Eaddy was drafted with the first pick in the second round by the Raptors 905 in the 2021 NBA G League draft. However he did not make the final roster.

On December 17, 2021, Eaddy signed with BC Prienai of the Lithuanian Basketball League. In 17 games, he averaged 9.2 points, 1.5 rebounds and 1.8 assists per contest, shooting with 44% from beyond the 3-point arc.

Eaddy started the 2022–23 season with the Slovak club Lučenec. In 21 games, he averaged 18.1 points, 2.2 rebounds and 3.6 assists per contest, shooting with 45% from beyond the 3-point arc.

On March 17, 2023, Eaddy moved to Greek club Lavrio for the rest of the season. In 4 league games, he averaged 7.5 points, 2.5 rebounds and 3.2 assists, playing around 19 minutes per contest.

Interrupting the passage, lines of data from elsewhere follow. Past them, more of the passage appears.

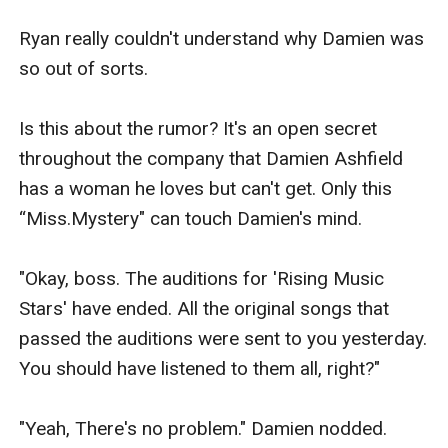
Ryan really couldn't understand why Damien was 
so out of sorts.

Is this about the rumor? It's an open secret 
throughout the company that Damien Ashfield 
has a woman he loves but can't get. Only this 
“Miss.Mystery" can touch Damien's mind.

"Okay, boss. The auditions for 'Rising Music 
Stars' have ended. All the original songs that 
passed the auditions were sent to you yesterday. 
You should have listened to them all, right?"

"Yeah, There's no problem." Damien nodded. 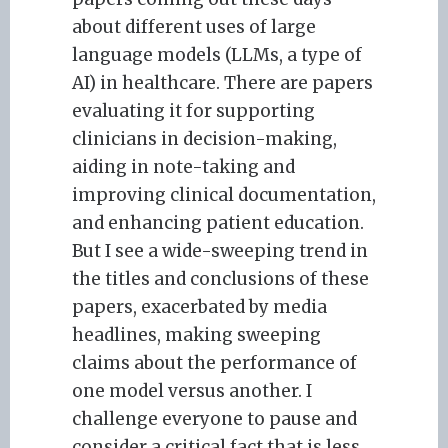
about different uses of large
language models (LLMs, a type of
AI) in healthcare. There are papers
evaluating it for supporting
clinicians in decision-making,
aiding in note-taking and
improving clinical documentation,
and enhancing patient education.
But I see a wide-sweeping trend in
the titles and conclusions of these
papers, exacerbated by media
headlines, making sweeping
claims about the performance of
one model versus another. I
challenge everyone to pause and
consider a critical fact that is less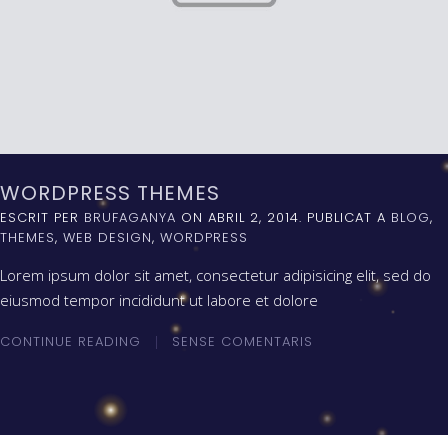
WORDPRESS THEMES
ESCRIT PER
BRUFAGANYA
ON
ABRIL 2, 2014
. PUBLICAT A
BLOG
,
THEMES
,
WEB DESIGN
,
WORDPRESS
Lorem ipsum dolor sit amet, consectetur adipisicing elit, sed do
eiusmod tempor incididunt ut labore et dolore
CONTINUE READING
SENSE COMENTARIS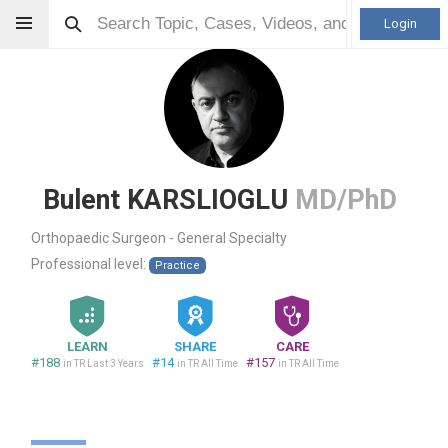
Login
Bulent KARSLIOGLU
MD/PhD
Orthopaedic Surgeon - General Specialty
Professional level:
Practice
LEARN
SHARE
CARE
#188
#14
#157
in TR Last 3 Years
in TR All Time
in TR All Time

For the 2023–24 season, Eaddy moved to Kauhajoki Karhu in Finland.

==Career statistics==

===College===

| Year | Team | GP | GS | MPG | FG% | 3P% | FT% | RPG | APG | SPG | BPG | PPG |
|---|---|---|---|---|---|---|---|---|---|---|---|---|
| 2016–17 | Southeast Missouri State | 30 | 12 | 22.2 | .372 | .424 | .925 | 2.3 | 2.3 | .8 | .0 | 7.5 |
| 2017–18 | Santa Clara | Redshirt |  |  |  |  |  |  |  |  |  |  |
| 2018–19 | Santa Clara | 31 | 31 | 35.5 | .401 | .379 | .802 | 2.7 | 3.2 | .9 | .0 | 15.0 |
| 2019–20 | Santa Clara | 33 | 14 | 25.2 | .407 | .333 | .830 | 2.1 | 2.1 | .9 | .0 | 9.1 |
| 2020–21 | USC | 33 | 32 | 32.3 | .448 | .388 | .776 | 2.9 | 2.8 | .6 | .0 | 13.6 |
| Career |  | 127 | 89 | 28.8 | .412 | .378 | .818 | 2.5 | 2.6 | .8 | .0 | 11.3 |

==Personal life==
Eaddy is the son of Tanisha Younger-Eaddy and Emery Eaddy. His father played college basketball at Norfolk State.